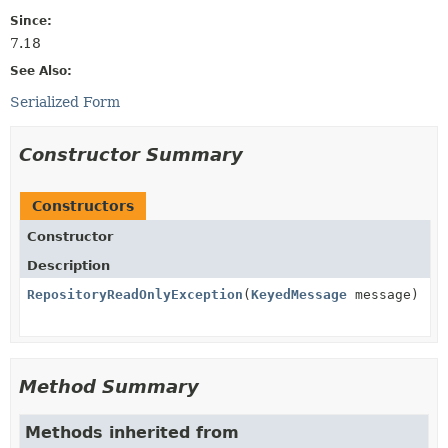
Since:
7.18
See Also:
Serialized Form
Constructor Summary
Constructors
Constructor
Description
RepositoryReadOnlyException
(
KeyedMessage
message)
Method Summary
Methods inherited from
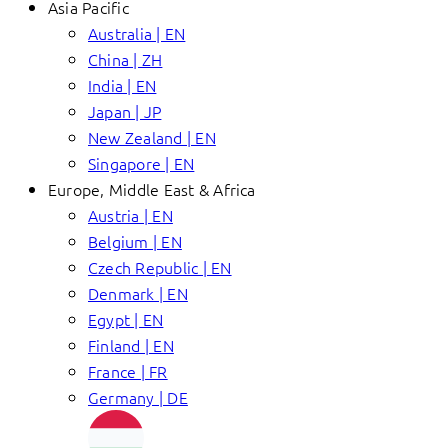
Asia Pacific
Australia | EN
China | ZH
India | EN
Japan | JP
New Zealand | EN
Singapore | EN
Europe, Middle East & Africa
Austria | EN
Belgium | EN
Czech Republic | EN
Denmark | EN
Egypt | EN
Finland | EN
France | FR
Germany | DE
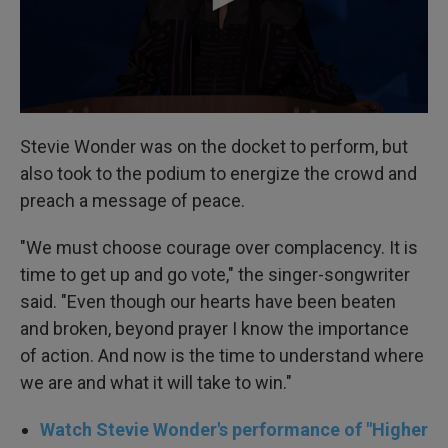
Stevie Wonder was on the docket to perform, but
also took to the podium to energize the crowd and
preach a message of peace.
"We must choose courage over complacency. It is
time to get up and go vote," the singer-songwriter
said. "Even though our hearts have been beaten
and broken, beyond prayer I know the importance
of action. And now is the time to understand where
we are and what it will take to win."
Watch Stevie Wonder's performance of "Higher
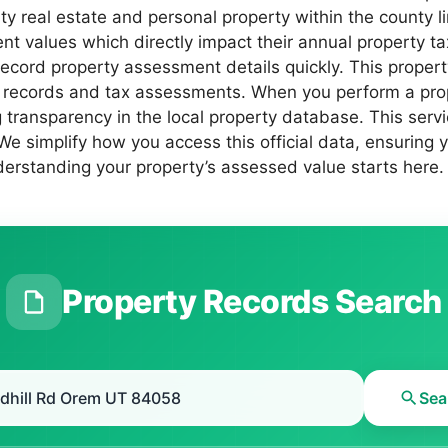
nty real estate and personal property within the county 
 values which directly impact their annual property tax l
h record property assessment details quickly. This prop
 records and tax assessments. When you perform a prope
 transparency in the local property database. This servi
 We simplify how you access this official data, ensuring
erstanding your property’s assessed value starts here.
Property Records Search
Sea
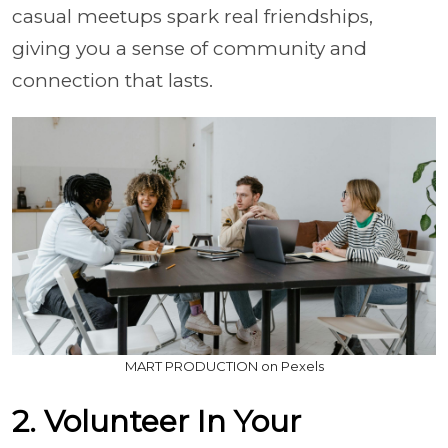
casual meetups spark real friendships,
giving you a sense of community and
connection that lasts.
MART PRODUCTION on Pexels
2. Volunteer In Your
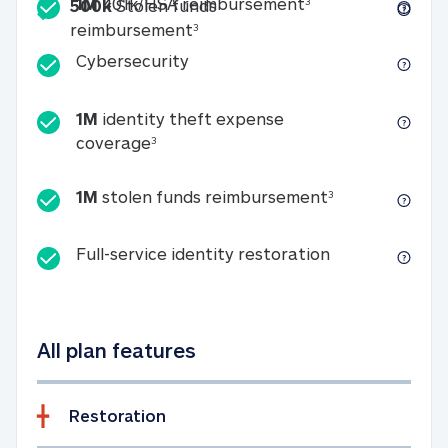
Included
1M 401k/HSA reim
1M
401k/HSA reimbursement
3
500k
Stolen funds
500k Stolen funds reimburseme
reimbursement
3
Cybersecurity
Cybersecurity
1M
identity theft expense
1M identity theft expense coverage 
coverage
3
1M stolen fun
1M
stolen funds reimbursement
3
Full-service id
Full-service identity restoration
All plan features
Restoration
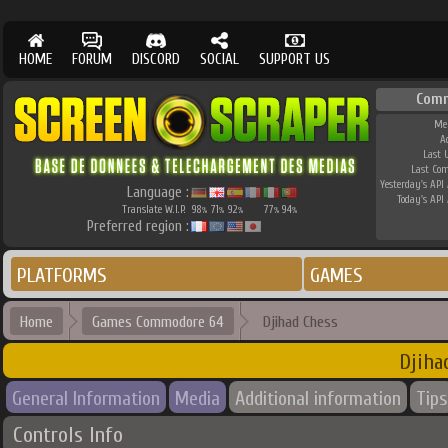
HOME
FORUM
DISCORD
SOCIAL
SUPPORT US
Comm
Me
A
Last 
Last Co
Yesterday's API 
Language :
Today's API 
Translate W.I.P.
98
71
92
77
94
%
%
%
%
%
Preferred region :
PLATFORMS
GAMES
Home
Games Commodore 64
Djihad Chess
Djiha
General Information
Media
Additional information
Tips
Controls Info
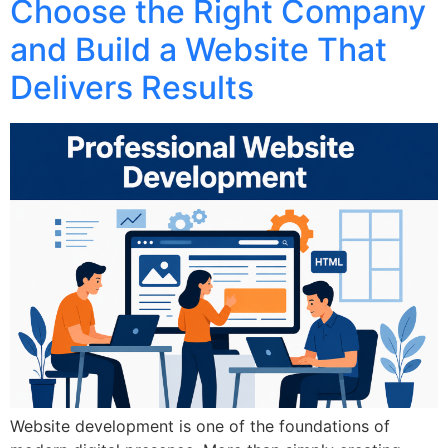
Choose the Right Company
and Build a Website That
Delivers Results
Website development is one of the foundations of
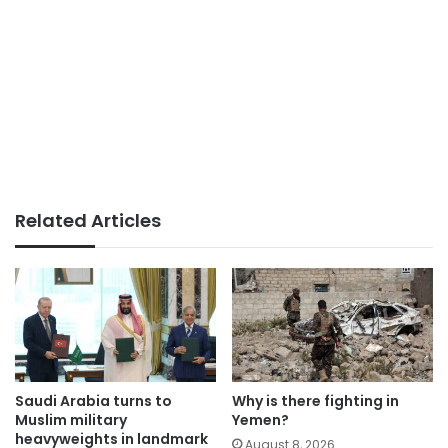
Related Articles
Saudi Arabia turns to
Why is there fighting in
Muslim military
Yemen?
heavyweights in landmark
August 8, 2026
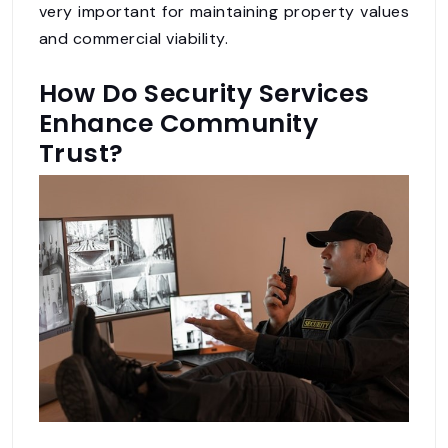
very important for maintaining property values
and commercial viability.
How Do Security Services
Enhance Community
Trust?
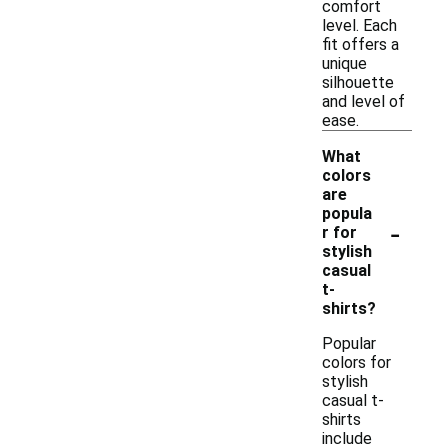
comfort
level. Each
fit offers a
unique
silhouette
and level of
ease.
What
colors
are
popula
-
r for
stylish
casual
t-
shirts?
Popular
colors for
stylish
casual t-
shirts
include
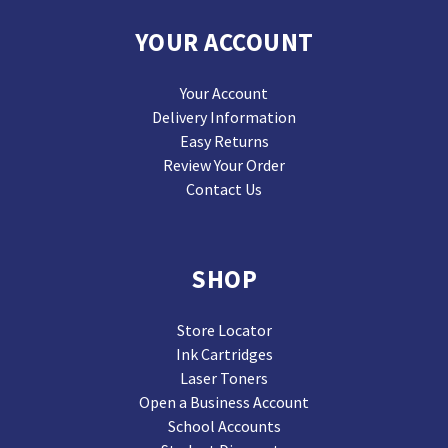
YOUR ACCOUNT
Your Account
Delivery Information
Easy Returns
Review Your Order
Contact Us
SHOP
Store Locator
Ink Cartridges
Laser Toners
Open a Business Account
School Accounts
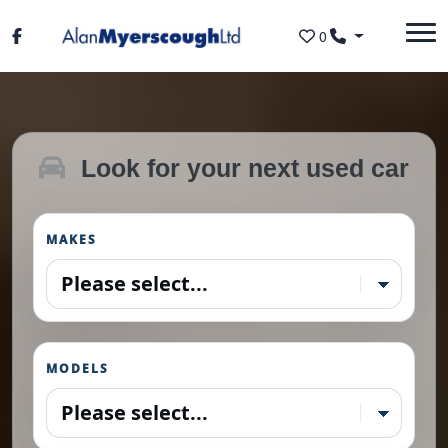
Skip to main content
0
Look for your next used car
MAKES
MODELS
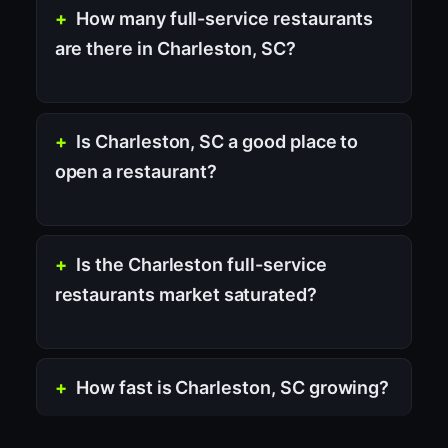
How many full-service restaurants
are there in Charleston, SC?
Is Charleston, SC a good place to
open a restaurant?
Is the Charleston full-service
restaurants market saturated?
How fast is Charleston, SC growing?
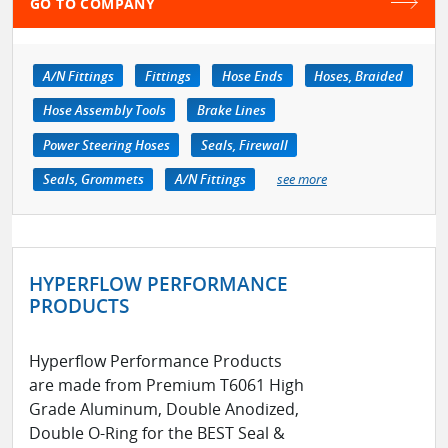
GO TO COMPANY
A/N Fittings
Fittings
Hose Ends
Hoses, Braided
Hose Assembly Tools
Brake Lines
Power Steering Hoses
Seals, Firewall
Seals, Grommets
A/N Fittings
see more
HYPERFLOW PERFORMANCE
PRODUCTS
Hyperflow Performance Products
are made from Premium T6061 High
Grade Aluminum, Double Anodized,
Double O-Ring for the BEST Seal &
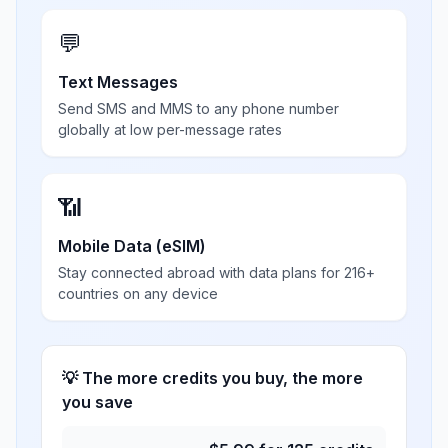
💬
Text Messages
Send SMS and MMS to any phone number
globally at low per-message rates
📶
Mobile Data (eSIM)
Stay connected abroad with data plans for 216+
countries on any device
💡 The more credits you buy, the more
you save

Exercise instructions – Leaving all pictures out, output exactly the lines of the material above from the line with "Property Records Search" to the line with "Mobile Data (eSIM)", both included.

Solution to the problem –
Property Records Search
Sea
casual meetups spark real friendships,
giving you a sense of community and
connection that lasts.
MART PRODUCTION on Pexels
2. Volunteer In Your
Included
1M 401k/HSA reim
1M
401k/HSA reimbursement
3
500k
Stolen funds
500k Stolen funds reimburseme
reimbursement
3
Cybersecurity
Cybersecurity
1M
identity theft expense
1M identity theft expense coverage 
coverage
3
1M stolen fun
1M
stolen funds reimbursement
3
Full-service id
Full-service identity restoration
All plan features
Restoration
HOME
FORUM
DISCORD
SOCIAL
SUPPORT US
Comm
Me
A
Last 
Last Co
Yesterday's API 
Language :
Today's API 
Translate W.I.P.
98
71
92
77
94
%
%
%
%
%
Preferred region :
PLATFORMS
GAMES
Home
Games Commodore 64
Djihad Chess
Djiha
General Information
Media
Additional information
Tips
Controls Info
Choose the Right Company
and Build a Website That
Delivers Results
Website development is one of the foundations of
Related Articles
Saudi Arabia turns to
Why is there fighting in
Muslim military
Yemen?
heavyweights in landmark
August 8, 2026
very important for maintaining property values
and commercial viability.
How Do Security Services
Enhance Community
Trust?
comfort
level. Each
fit offers a
unique
silhouette
and level of
ease.
What
colors
are
popula
-
r for
stylish
casual
t-
shirts?
Popular
colors for
stylish
casual t-
shirts
include
YOUR ACCOUNT
Your Account
Delivery Information
Easy Returns
Review Your Order
Contact Us
SHOP
Store Locator
Ink Cartridges
Laser Toners
Open a Business Account
School Accounts
Skip to main content
0
Look for your next used car
MAKES
MODELS
How many full-service restaurants
are there in Charleston, SC?
Is Charleston, SC a good place to
open a restaurant?
Is the Charleston full-service
restaurants market saturated?
How fast is Charleston, SC growing?
GO TO COMPANY
A/N Fittings
Fittings
Hose Ends
Hoses, Braided
Hose Assembly Tools
Brake Lines
Power Steering Hoses
Seals, Firewall
Seals, Grommets
A/N Fittings
see more
HYPERFLOW PERFORMANCE
PRODUCTS
Hyperflow Performance Products
are made from Premium T6061 High
Grade Aluminum, Double Anodized,
Double O-Ring for the BEST Seal &
💬
Text Messages
Send SMS and MMS to any phone number
globally at low per-message rates
📶
Mobile Data (eSIM)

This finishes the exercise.